St Andrew’s lunchtime concerts
Classical voice students the New Zealand School of Music with David Barnard (piano)
Simon Harnden: ‘T’was within a furlong of Edinborough Town’ and ‘Sons of the Sea’ by Samuel Coleridge-Taylor
Michaela Cadwgan: L’invitation au voyage’ (Duparc)and ‘Donde lieta uscì’ from La Bohème
Grace Burt: ‘Chanson Triste’ (Duparc) and ‘Chacun à son goût’ from Die Fledermaus
Matt Barris; Valentin’s aria from Faust and ‘Silent Noon’ by Vaughan Williams
Ruby McKnight: ‘Signore ascolta’ from Turandot and ‘Nana’ from Falla’s Seven Spanish Popular Songs
Morgan Andrew King: Prince Gremin’s aria from Eugene Onegin and ‘Ol’ Man River’ from Showboat
Lila Junior Crichton: ‘O Columbina’ from Pagliacci and ‘Oh is there not one maiden breast’ from The Pirates of Penzance
St Andrew’s on The Terrace
Wednesday 22 July, 12:15 pm
From a purely musical point of view, this was an interesting recital, with a very wide range of songs and arias, a lot familiar, some not, but very worth being exposed to. One song I didn’t know at all was Samuel Coleridge-Taylor’s ‘Sons of the Sea’. Once upon a time those three names together (in a different order) would have meant only the great poet linked with Wordsworth. Now I suspect, as a result of the disappearance of much in the way of English literature from schools (and now even being thrown out of our National Library), the black English composer of the late 19th century may be better known. It was sung by Simon Harnden whose rich bass voice did justice to its dramatic character; as it had expressively to his earlier song, Purcell’s ’T’was within a furlong of Edinborough Town’.
Interesting that we had here four males and three females: the balance is more commonly otherwise. The second male voice was that of Matt Barris. He sang Valentin’s baritone aria from Faust, ‘Avant de quitter ces lieus’, feelingly expressing his anxiety about Marguérite while he’s away. His second song was Vaughan Williams’s Silent Noon which he sang attractively, with careful restraint.
The third male was bass Morgan-Andrew King. He sang Prince Gremin’s wonderful aria from the last act of Eugene Onegin, catching its noble character but delivering it rather too quickly. And later he sang ‘Ol’ man river’ from Showboat, with calm dignity.
Lila Junior Crichton, a tenor, sang two late 19th century arias. The first a familiar aria from Pagliacci: in Act II Beppe (Arlecchino) serenades the ultimate victim Nedda (Columbina), with ‘O Columbina’, capturing its fluctuating rhythms well. Then, from The Pirates of Penzance, ‘Oh, is there not one maiden breast’ from; not terribly familiar but attractively lyrical in Crichton’s hands.

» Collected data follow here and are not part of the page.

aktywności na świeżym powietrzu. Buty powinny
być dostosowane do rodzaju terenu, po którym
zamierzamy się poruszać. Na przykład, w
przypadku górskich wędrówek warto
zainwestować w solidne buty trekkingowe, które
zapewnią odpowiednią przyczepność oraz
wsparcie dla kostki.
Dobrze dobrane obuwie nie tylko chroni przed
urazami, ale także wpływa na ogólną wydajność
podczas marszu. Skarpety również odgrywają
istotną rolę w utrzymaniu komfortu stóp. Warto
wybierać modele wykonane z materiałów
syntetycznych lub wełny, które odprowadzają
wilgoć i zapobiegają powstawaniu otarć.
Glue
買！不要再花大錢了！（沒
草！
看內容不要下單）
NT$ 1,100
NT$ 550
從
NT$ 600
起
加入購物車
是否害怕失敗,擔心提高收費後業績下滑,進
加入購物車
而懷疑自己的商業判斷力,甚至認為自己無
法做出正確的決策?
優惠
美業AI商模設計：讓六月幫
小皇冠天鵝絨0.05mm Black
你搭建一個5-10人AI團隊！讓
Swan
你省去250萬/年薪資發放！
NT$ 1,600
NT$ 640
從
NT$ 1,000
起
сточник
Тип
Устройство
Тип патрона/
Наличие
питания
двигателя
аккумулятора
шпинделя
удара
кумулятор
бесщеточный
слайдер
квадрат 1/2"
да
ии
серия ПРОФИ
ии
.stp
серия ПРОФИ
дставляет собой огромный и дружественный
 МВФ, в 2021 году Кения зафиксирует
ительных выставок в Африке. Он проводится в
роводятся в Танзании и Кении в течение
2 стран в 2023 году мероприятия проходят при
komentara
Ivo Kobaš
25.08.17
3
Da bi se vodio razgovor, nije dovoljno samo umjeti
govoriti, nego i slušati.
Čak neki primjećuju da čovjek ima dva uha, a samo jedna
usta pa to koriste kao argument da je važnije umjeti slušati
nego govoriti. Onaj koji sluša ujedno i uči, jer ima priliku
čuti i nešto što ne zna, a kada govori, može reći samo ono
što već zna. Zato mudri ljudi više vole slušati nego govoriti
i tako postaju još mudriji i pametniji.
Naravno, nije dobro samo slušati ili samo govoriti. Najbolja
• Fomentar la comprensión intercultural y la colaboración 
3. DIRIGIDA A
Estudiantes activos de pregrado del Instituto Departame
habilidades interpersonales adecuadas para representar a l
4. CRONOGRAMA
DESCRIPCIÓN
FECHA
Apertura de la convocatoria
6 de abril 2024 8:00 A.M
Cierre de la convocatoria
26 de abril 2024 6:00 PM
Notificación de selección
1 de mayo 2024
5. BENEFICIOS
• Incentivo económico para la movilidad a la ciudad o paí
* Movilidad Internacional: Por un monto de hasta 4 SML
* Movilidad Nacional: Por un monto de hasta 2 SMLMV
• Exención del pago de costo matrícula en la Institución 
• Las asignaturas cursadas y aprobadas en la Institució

Two of Henri Duparc’s few, precious songs came early in the concert. Michaela Cadwgan sang perhaps his best-known: ‘L’invitation au voyage’, which I have a somewhat personal relationship with. First it drew attention to the piano part, and then to Michaela’s strong, perhaps a bit too strong at the top, voice. But it suggests promise in the opera house, which was evident in her singing of the poignant ‘Donde lieta uscì’ from Act III of La Bohème.
The second Duparc song came from Grace Burt’s mezzoish voice: ‘Chanson triste’ was nicely modulated, her voice dynamically disciplined throughout. Prince Orlovsky’s ‘Chacun à son goût’ from Die Fledermaus is a droll aria from what I consider the greatest of all operettas. It’s a travesti role, a bit of a challenge, needing a conspicuous flamboyance to bring off well, and it got that.
Soprano Ruby McKnight sang Liu’s touching aria ‘Signore ascolta’ in Turandot; it doesn’t really need a voice as large as McKnight’s to deliver it, but with accurate intonation, it was a fine performance. And she later sang ‘Nana’, one of the seven Spanish popular songs (folksongs ere) by Manuel de Falla (good to see the proper translation of ‘Seven Spanish popular songs’: they’re not ’seven popular Spanish songs’ – a significant difference). If she didn’t capture the Spanish flavour perfectly, her performance was distinctive and arresting.
As student recitals go, this was a splendid three-quarter hour; a major part of that success was David Barnard’s unerring piano accompaniments that claimed the orchestra’s role very convincingly.